Lyrics in Braj Bhasha
हरि तुम हरो जनकी भीर।
द्रौपदी की लाज राखी, तुम बढ़ायो चीर॥
भगत कारण रूप नरहरि, धर्यो आप शरीर।
हरिणकश्यप मार लीन्हो, धर्यो नाहिन धीर॥
बूड़ते गजराज राख्यो, कियो बाहर नीर।
दास मीरा लाल गिरधर, दु:ख जहाँ तहाँ पीर॥
hari tum harO jan kI bhIra
draupadI kI lAj rAkhI, tum baDHAyO chIra
bhagata kAraNa rUpa narahari, dharyO Apa sharIra
hariNakashyapa mAr lInho.n, dharyO nAhina dhIra
bUDatE gajarAja rAkhyO, kiyO bAhara nIra
dAsa mIrA lAla giradhara, dukkha jahA.n tahA.n pIra
Hari, you (tum) remove (harO) the woes (bhIr) of all people (jana).
You (tum) lengthened (baDHAyO) Draupadi’s garment (chIr) and protected her dignity/honour (lAj rAkhI – an idiom).

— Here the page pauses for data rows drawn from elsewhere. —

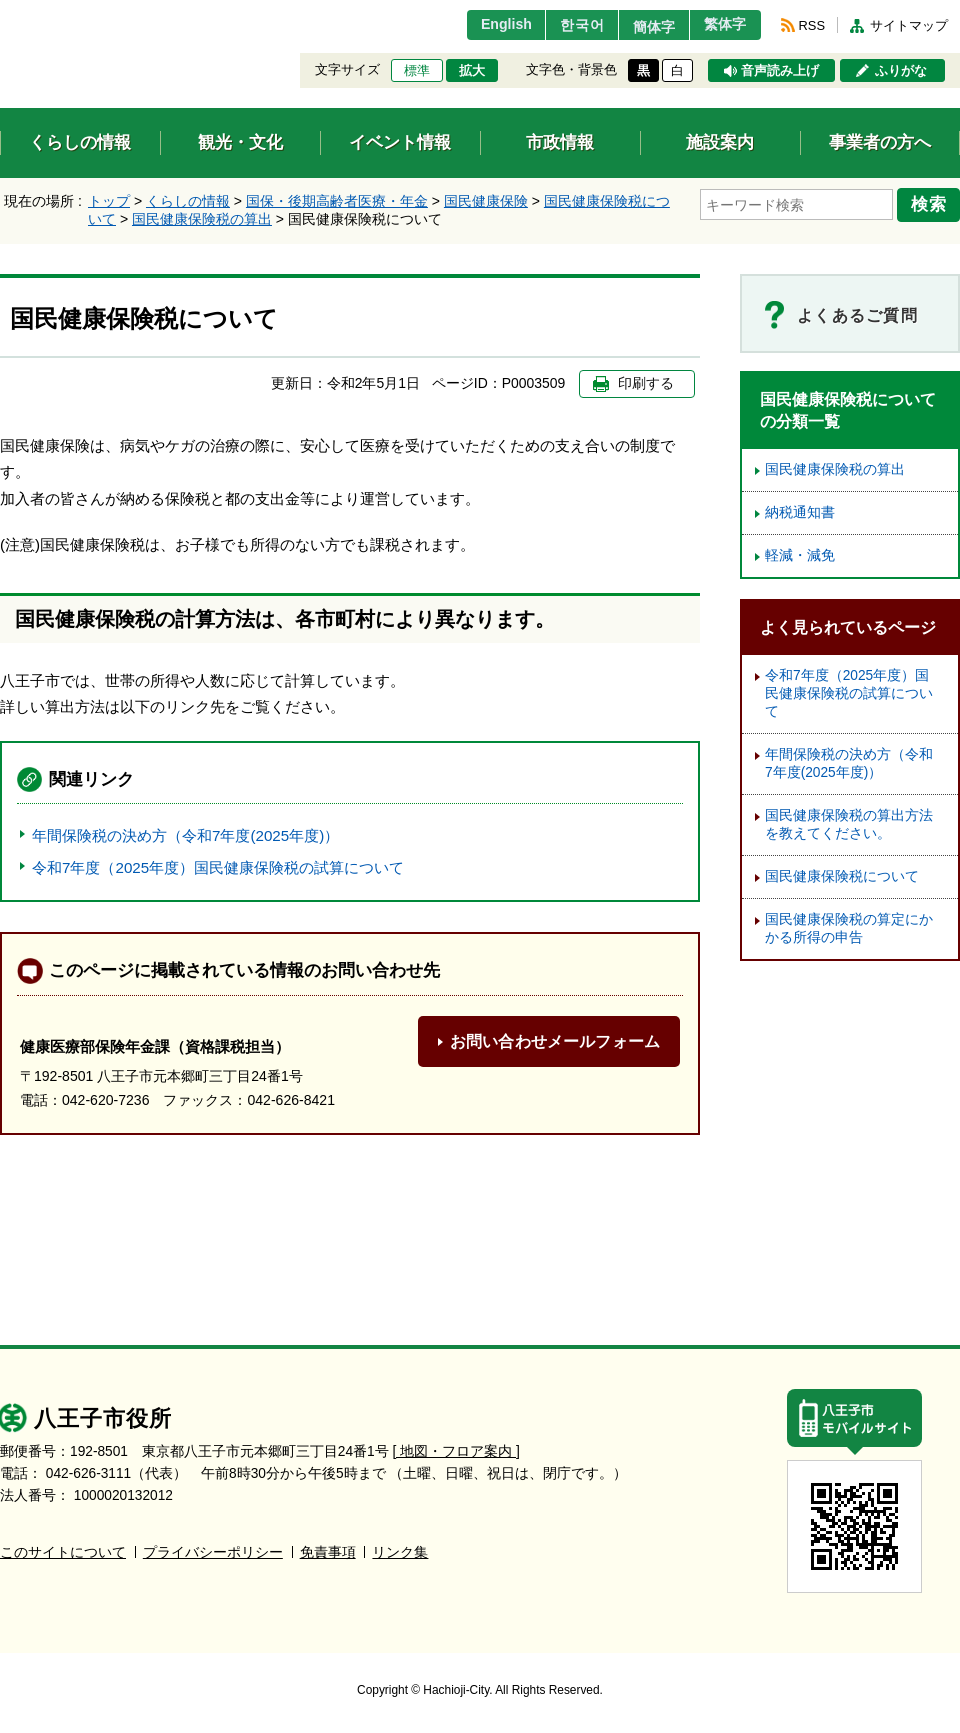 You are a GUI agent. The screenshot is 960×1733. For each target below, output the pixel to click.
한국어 (563, 25)
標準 (417, 71)
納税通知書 (800, 512)
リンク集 (400, 1552)
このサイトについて (63, 1552)
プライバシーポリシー (213, 1552)
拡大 (472, 71)
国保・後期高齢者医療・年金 (337, 201)
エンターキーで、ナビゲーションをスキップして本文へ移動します (0, 12)
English (483, 25)
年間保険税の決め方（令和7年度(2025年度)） (185, 835)
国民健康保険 (486, 201)
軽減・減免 (800, 555)
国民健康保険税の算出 (202, 219)
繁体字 (722, 25)
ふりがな (901, 71)
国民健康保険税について (842, 876)
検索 (932, 203)
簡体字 (643, 27)
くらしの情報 (188, 201)
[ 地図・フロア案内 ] (456, 1451)
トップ (109, 201)
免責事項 (328, 1552)
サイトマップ (909, 25)
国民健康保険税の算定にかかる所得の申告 (849, 928)
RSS (812, 25)
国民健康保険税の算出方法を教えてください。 (849, 824)
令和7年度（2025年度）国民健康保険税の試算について (218, 867)
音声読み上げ (780, 71) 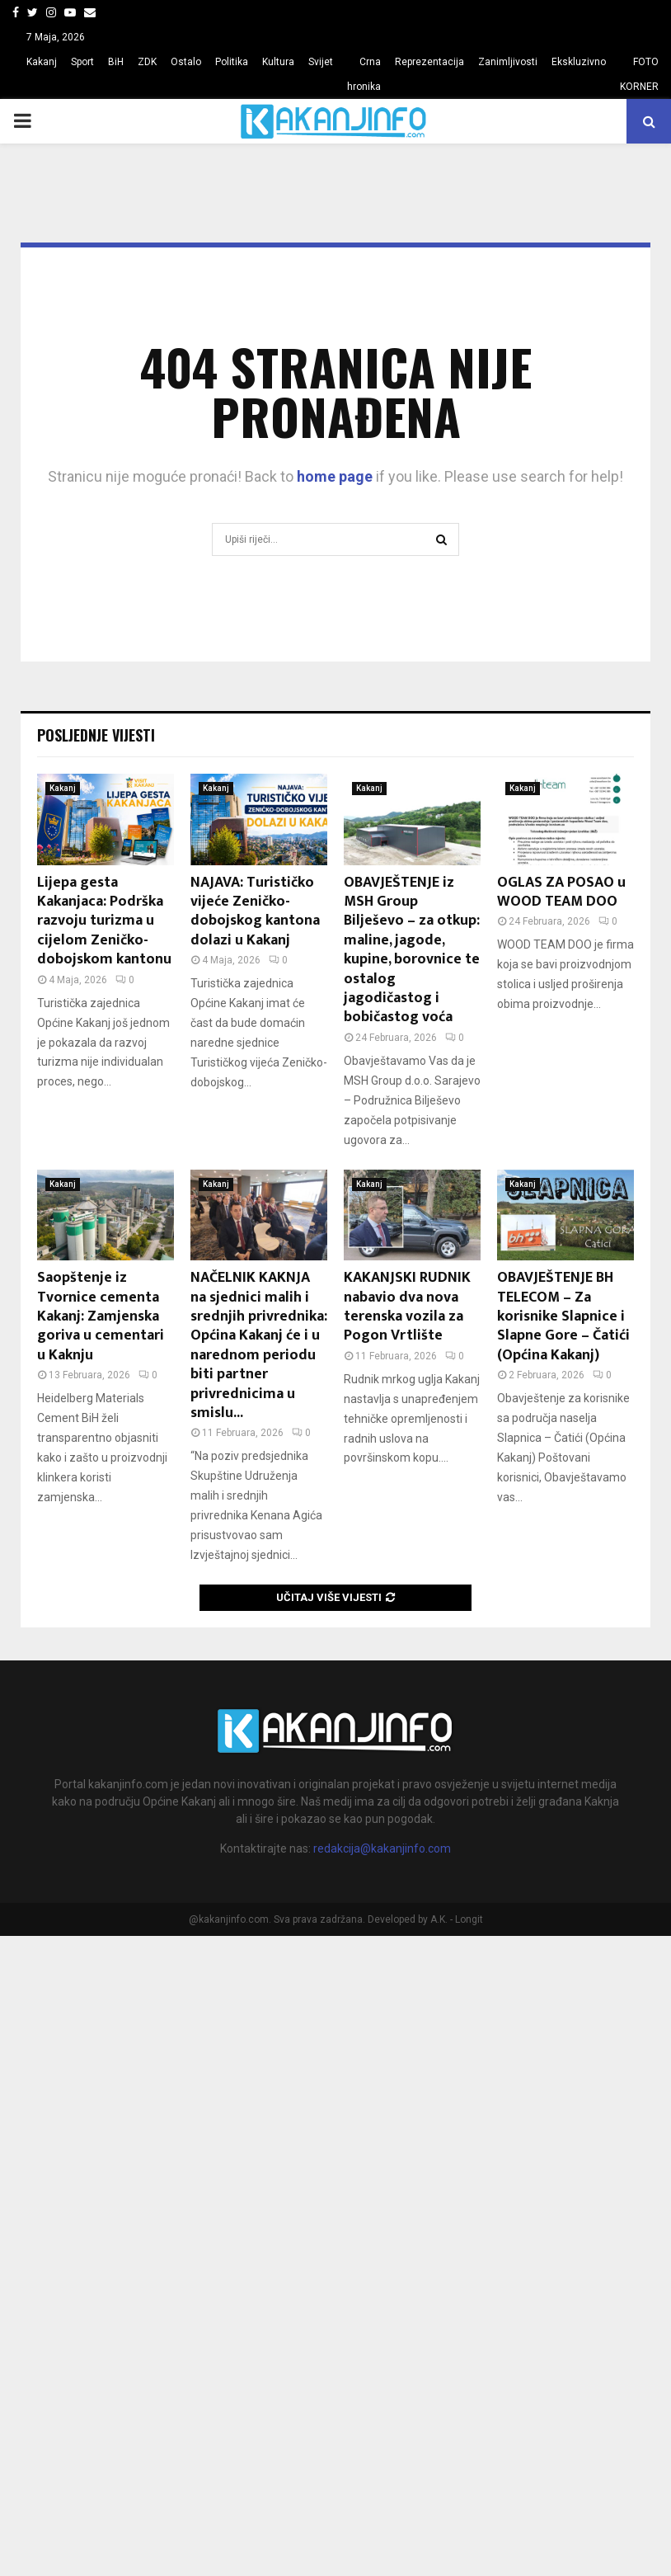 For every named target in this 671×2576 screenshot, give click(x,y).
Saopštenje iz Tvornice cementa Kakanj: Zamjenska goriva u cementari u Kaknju (100, 1316)
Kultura (278, 62)
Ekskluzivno (578, 62)
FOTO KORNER (639, 74)
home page (335, 476)
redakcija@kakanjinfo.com (382, 1848)
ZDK (147, 62)
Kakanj (41, 62)
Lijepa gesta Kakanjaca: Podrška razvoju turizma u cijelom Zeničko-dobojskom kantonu (104, 921)
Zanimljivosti (507, 62)
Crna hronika (364, 74)
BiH (116, 62)
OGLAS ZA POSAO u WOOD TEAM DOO (561, 892)
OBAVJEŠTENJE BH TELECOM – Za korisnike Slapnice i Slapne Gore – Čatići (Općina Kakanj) (563, 1316)
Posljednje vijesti (96, 735)
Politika (231, 62)
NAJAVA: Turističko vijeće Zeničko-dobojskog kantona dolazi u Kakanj (255, 911)
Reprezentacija (429, 62)
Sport (82, 62)
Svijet (320, 62)
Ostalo (186, 62)
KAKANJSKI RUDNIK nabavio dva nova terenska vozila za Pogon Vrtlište (407, 1306) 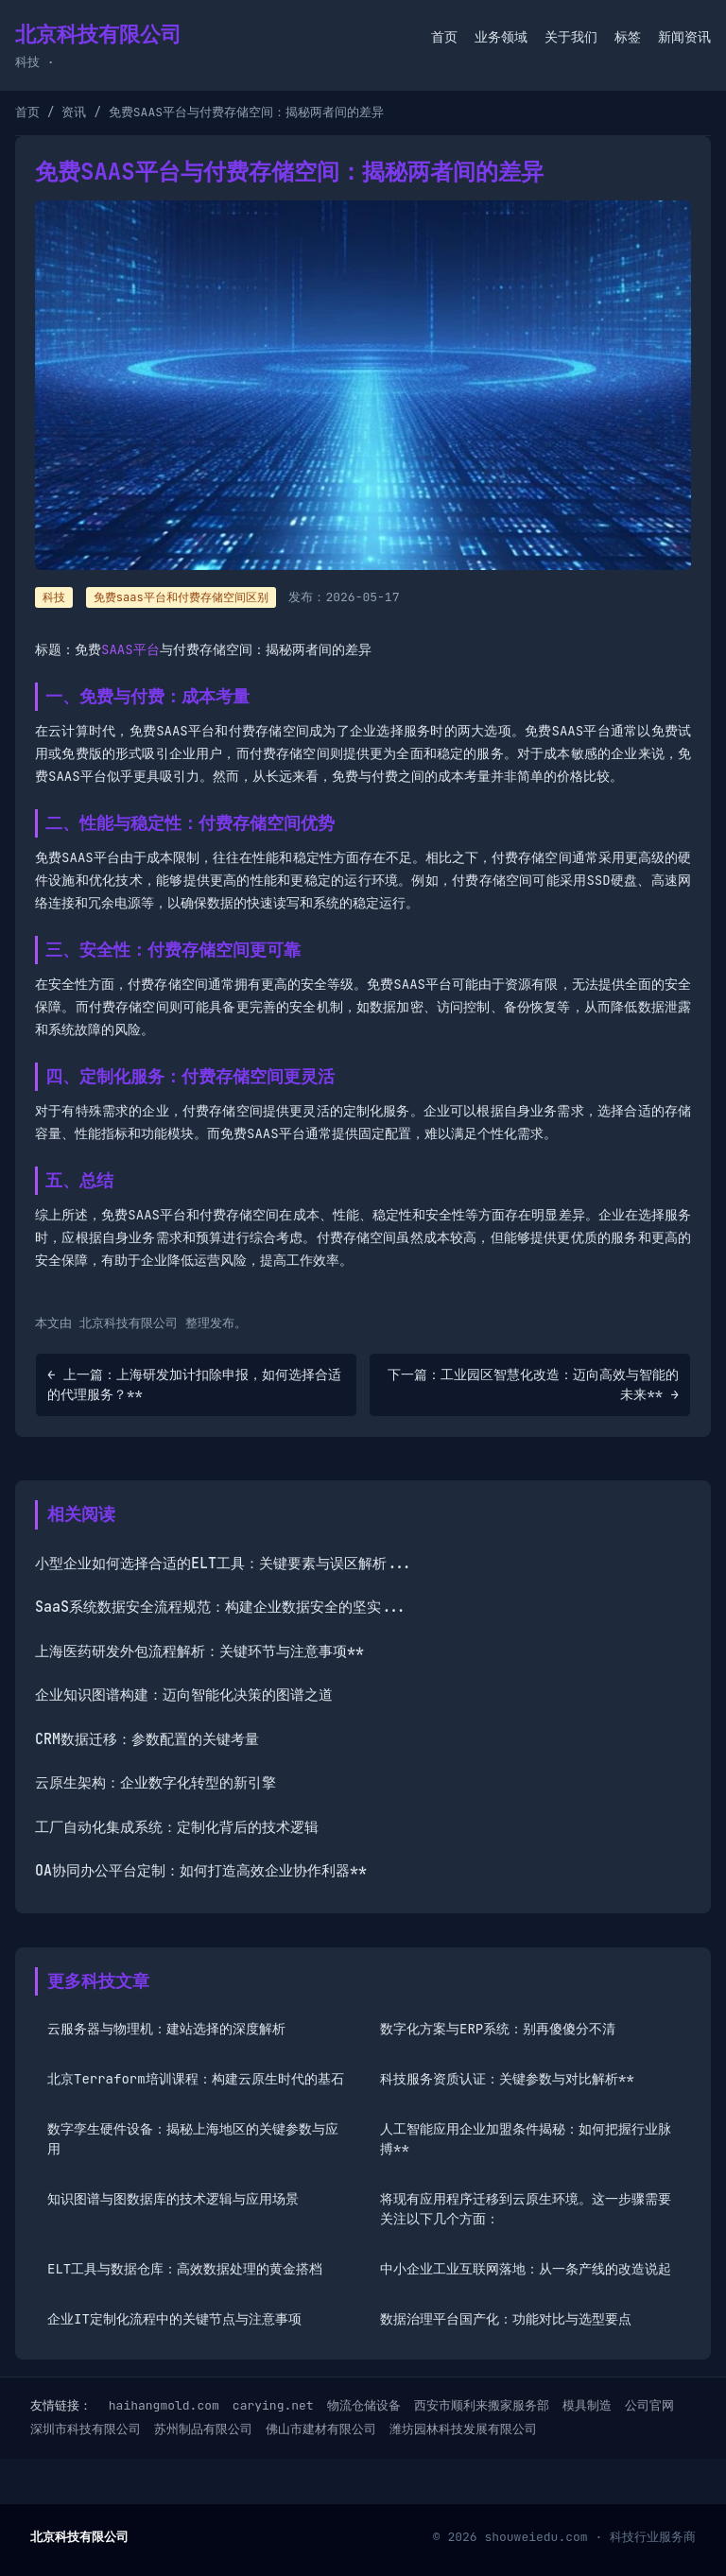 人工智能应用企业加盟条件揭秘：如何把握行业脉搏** (525, 2138)
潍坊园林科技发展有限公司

For the sake (kAraNa) of your devotee (bhagata), you (Apa) assumed (dharyO) a body (sharIr) in the form (rUpa) of Narasimha (narahari).
You killed (mAra lInhO.n) Hiranyakashipu. (Sorry, could not make sense of second half of this line. Dharyo-you took on, nAhina-negation, dhIra-courageous…what could this mean?)
You (impled) saved (rAkhE) the drowning (bUDatE) king of elephants (gaja rAja) by (implied) taking him out (kiyO bAhara) of the water (nIra).
Meera, the devotee (dAsa) of her beloved (lAla) Krishna (giri-dhara=holder of mountain) says (implied) “wherever (jahA.n) there is suffering (dukkha), there (tahA.n) comes (implied) a divine/holy person (pIra)”. (Note : pIra also means pain/difficulty/sorrow. Some people translate this last line as ‘wherever there is suffering, there is pain’. But that seems repetitive to me. Meera has given examples of how when there is suffering, a divinity comes to aid us. So I’ll go with the definition of divine/holy/siddha for pIra).